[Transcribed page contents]

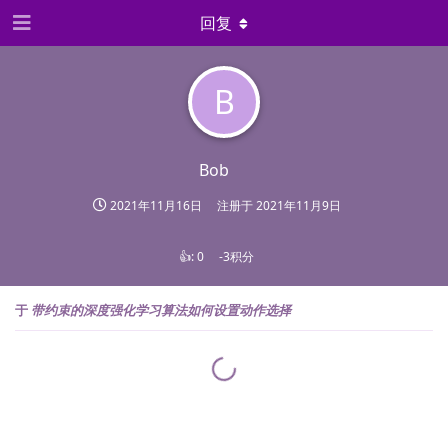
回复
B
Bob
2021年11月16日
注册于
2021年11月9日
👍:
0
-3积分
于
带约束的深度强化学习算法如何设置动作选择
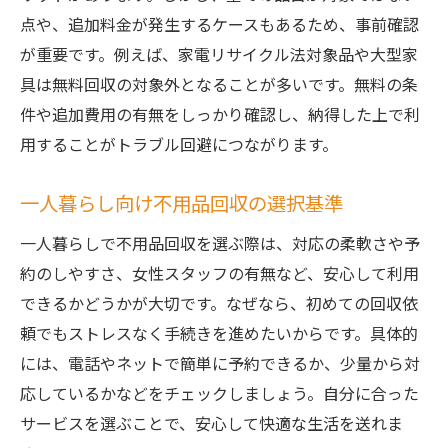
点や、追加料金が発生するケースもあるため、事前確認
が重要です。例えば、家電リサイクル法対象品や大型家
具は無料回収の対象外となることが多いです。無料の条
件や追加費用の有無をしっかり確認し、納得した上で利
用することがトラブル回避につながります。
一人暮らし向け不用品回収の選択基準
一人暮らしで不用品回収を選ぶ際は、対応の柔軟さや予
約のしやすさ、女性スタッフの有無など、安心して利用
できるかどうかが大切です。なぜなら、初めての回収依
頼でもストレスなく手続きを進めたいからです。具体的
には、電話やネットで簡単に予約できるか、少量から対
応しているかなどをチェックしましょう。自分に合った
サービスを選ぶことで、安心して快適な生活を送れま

▸ Your instructions
Transcribe exactly each line of the records from the start up to and including the one with "できるかどうかが大切です。なぜなら、初めての回収依", and leave out every picture.

▸ Task output
回复
B
Bob
2021年11月16日
注册于
2021年11月9日
👍:
0
-3积分
于
带约束的深度强化学习算法如何设置动作选择
点や、追加料金が発生するケースもあるため、事前確認
が重要です。例えば、家電リサイクル法対象品や大型家
具は無料回収の対象外となることが多いです。無料の条
件や追加費用の有無をしっかり確認し、納得した上で利
用することがトラブル回避につながります。
一人暮らし向け不用品回収の選択基準
一人暮らしで不用品回収を選ぶ際は、対応の柔軟さや予
約のしやすさ、女性スタッフの有無など、安心して利用
できるかどうかが大切です。なぜなら、初めての回収依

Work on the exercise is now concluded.